(Problem description): Once you reach the line that holds "ведь перед ним" in the listing below, output it and every line after it through the line that holds "мужчина рядом, он", word for word.

(Provided data):
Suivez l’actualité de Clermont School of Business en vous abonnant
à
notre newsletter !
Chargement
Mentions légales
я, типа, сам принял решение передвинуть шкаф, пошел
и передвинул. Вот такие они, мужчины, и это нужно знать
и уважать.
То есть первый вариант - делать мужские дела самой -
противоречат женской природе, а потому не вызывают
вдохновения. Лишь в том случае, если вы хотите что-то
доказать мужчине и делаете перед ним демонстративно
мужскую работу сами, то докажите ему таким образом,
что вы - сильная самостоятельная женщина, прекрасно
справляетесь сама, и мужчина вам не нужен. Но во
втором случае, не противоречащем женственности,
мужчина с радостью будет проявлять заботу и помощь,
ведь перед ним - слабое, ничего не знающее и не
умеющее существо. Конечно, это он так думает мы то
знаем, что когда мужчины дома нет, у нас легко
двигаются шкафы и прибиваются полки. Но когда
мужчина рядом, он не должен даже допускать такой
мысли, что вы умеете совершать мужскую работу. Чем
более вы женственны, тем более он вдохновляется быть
* * *
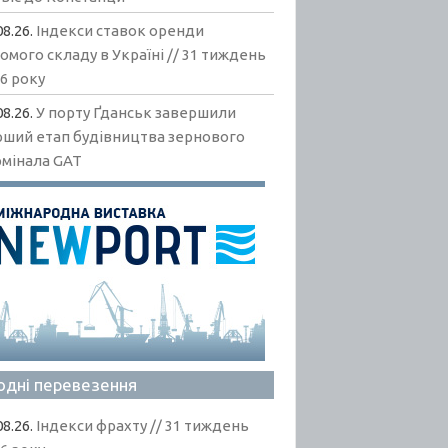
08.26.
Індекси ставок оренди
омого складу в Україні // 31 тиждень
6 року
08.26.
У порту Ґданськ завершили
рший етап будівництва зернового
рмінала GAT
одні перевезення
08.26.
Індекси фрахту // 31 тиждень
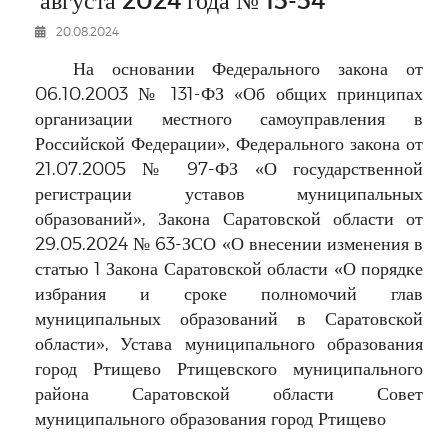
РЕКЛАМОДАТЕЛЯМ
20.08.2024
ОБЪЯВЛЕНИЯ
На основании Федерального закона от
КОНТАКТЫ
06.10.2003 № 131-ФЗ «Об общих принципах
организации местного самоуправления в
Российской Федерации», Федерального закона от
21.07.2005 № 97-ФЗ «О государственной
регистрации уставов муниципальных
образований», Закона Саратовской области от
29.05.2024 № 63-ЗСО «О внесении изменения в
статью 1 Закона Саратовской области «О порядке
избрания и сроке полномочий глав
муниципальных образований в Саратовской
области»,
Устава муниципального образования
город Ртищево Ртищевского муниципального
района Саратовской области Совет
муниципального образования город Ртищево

(Written answer):
ведь перед ним - слабое, ничего не знающее и не
умеющее существо. Конечно, это он так думает мы то
знаем, что когда мужчины дома нет, у нас легко
двигаются шкафы и прибиваются полки. Но когда
мужчина рядом, он не должен даже допускать такой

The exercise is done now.